*What to produce:* Write out the entries below once more, exactly, with the pictures left out.

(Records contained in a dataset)
_ _ _
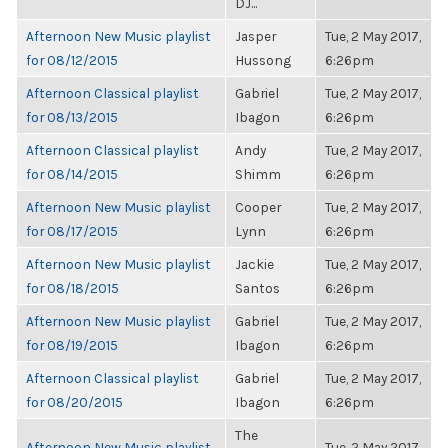
DJ...
Afternoon New Music playlist
Jasper
Tue, 2 May 2017,
for 08/12/2015
Hussong
6:26pm
Afternoon Classical playlist
Gabriel
Tue, 2 May 2017,
for 08/13/2015
Ibagon
6:26pm
Afternoon Classical playlist
Andy
Tue, 2 May 2017,
for 08/14/2015
Shimm
6:26pm
Afternoon New Music playlist
Cooper
Tue, 2 May 2017,
for 08/17/2015
Lynn
6:26pm
Afternoon New Music playlist
Jackie
Tue, 2 May 2017,
for 08/18/2015
Santos
6:26pm
Afternoon New Music playlist
Gabriel
Tue, 2 May 2017,
for 08/19/2015
Ibagon
6:26pm
Afternoon Classical playlist
Gabriel
Tue, 2 May 2017,
for 08/20/2015
Ibagon
6:26pm
The
Afternoon New Music playlist
Tue, 2 May 2017,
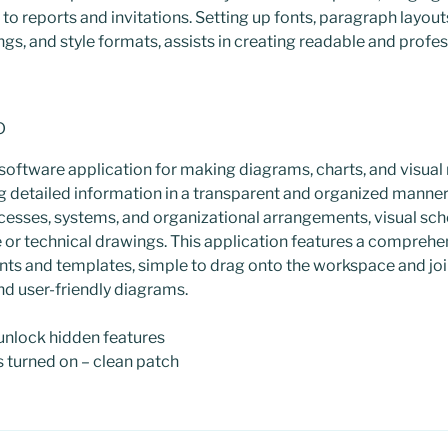
to reports and invitations. Setting up fonts, paragraph layouts
ings, and style formats, assists in creating readable and prof
o
 software application for making diagrams, charts, and visual
ng detailed information in a transparent and organized manner. It
cesses, systems, and organizational arrangements, visual sch
 or technical drawings. This application features a comprehen
ts and templates, simple to drag onto the workspace and joi
nd user-friendly diagrams.
 unlock hidden features
s turned on – clean patch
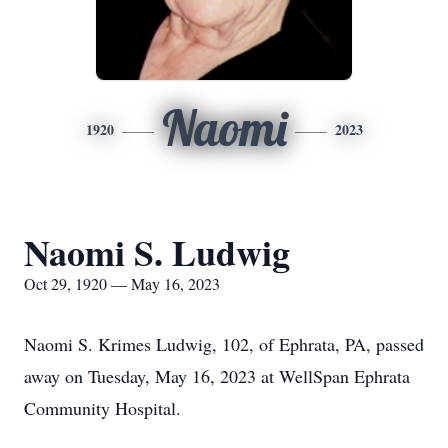
Naomi
1920
2023
Naomi S. Ludwig
Oct 29, 1920 — May 16, 2023
Naomi S. Krimes Ludwig, 102, of Ephrata, PA, passed
away on Tuesday, May 16, 2023 at WellSpan Ephrata
Community Hospital.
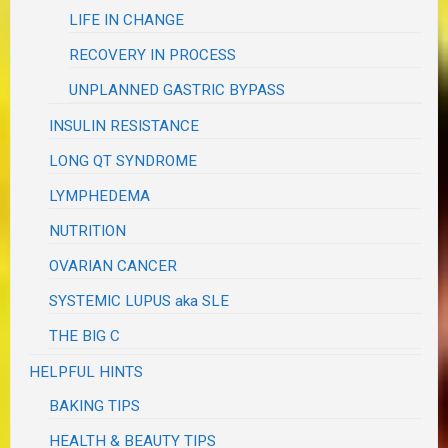
LIFE IN CHANGE
RECOVERY IN PROCESS
UNPLANNED GASTRIC BYPASS
INSULIN RESISTANCE
LONG QT SYNDROME
LYMPHEDEMA
NUTRITION
OVARIAN CANCER
SYSTEMIC LUPUS aka SLE
THE BIG C
HELPFUL HINTS
BAKING TIPS
HEALTH & BEAUTY TIPS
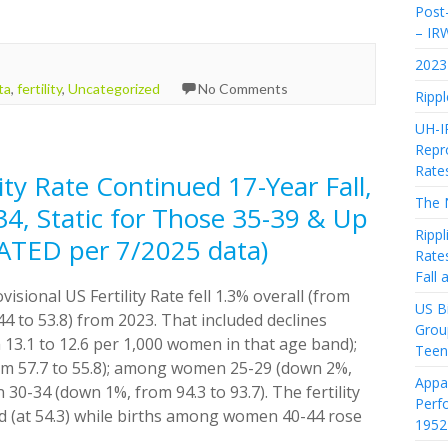
Post-
– IR
2023 
ta
,
fertility
,
Uncategorized
No Comments
Rippl
UH-I
Repro
Rate
lity Rate Continued 17-Year Fall,
The 
, Static for Those 35-39 & Up
Rippl
ATED per 7/2025 data)
Rate
Fall
visional US Fertility Rate fell 1.3% overall (from
US Bi
4 to 53.8) from 2023. That included declines
Grou
3.1 to 12.6 per 1,000 women in that age band);
Teen
 57.7 to 55.8); among women 25-29 (down 2%,
Appa
0-34 (down 1%, from 94.3 to 93.7). The fertility
Perf
 (at 54.3) while births among women 40-44 rose
1952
_ _ _
*The answer:*
DJ...
Afternoon New Music playlist
Jasper
Tue, 2 May 2017,
for 08/12/2015
Hussong
6:26pm
Afternoon Classical playlist
Gabriel
Tue, 2 May 2017,
for 08/13/2015
Ibagon
6:26pm
Afternoon Classical playlist
Andy
Tue, 2 May 2017,
for 08/14/2015
Shimm
6:26pm
Afternoon New Music playlist
Cooper
Tue, 2 May 2017,
for 08/17/2015
Lynn
6:26pm
Afternoon New Music playlist
Jackie
Tue, 2 May 2017,
for 08/18/2015
Santos
6:26pm
Afternoon New Music playlist
Gabriel
Tue, 2 May 2017,
for 08/19/2015
Ibagon
6:26pm
Afternoon Classical playlist
Gabriel
Tue, 2 May 2017,
for 08/20/2015
Ibagon
6:26pm
The
Afternoon New Music playlist
Tue, 2 May 2017,
to reports and invitations. Setting up fonts, paragraph layouts
ings, and style formats, assists in creating readable and prof
o
 software application for making diagrams, charts, and visual
ng detailed information in a transparent and organized manner. It
cesses, systems, and organizational arrangements, visual sch
 or technical drawings. This application features a comprehen
ts and templates, simple to drag onto the workspace and joi
nd user-friendly diagrams.
 unlock hidden features
s turned on – clean patch
Naomi
1920
2023
Naomi S. Ludwig
Oct 29, 1920 — May 16, 2023
Naomi S. Krimes Ludwig, 102, of Ephrata, PA, passed
away on Tuesday, May 16, 2023 at WellSpan Ephrata
Community Hospital.
LIFE IN CHANGE
RECOVERY IN PROCESS
UNPLANNED GASTRIC BYPASS
INSULIN RESISTANCE
LONG QT SYNDROME
LYMPHEDEMA
NUTRITION
OVARIAN CANCER
SYSTEMIC LUPUS aka SLE
THE BIG C
HELPFUL HINTS
BAKING TIPS
HEALTH & BEAUTY TIPS
Post-
– IR
2023 
ta
,
fertility
,
Uncategorized
No Comments
Rippl
UH-I
Repro
Rate
lity Rate Continued 17-Year Fall,
The 
, Static for Those 35-39 & Up
Rippl
ATED per 7/2025 data)
Rate
Fall
visional US Fertility Rate fell 1.3% overall (from
US Bi
4 to 53.8) from 2023. That included declines
Grou
3.1 to 12.6 per 1,000 women in that age band);
Teen
 57.7 to 55.8); among women 25-29 (down 2%,
Appa
0-34 (down 1%, from 94.3 to 93.7). The fertility
Perf
 (at 54.3) while births among women 40-44 rose
1952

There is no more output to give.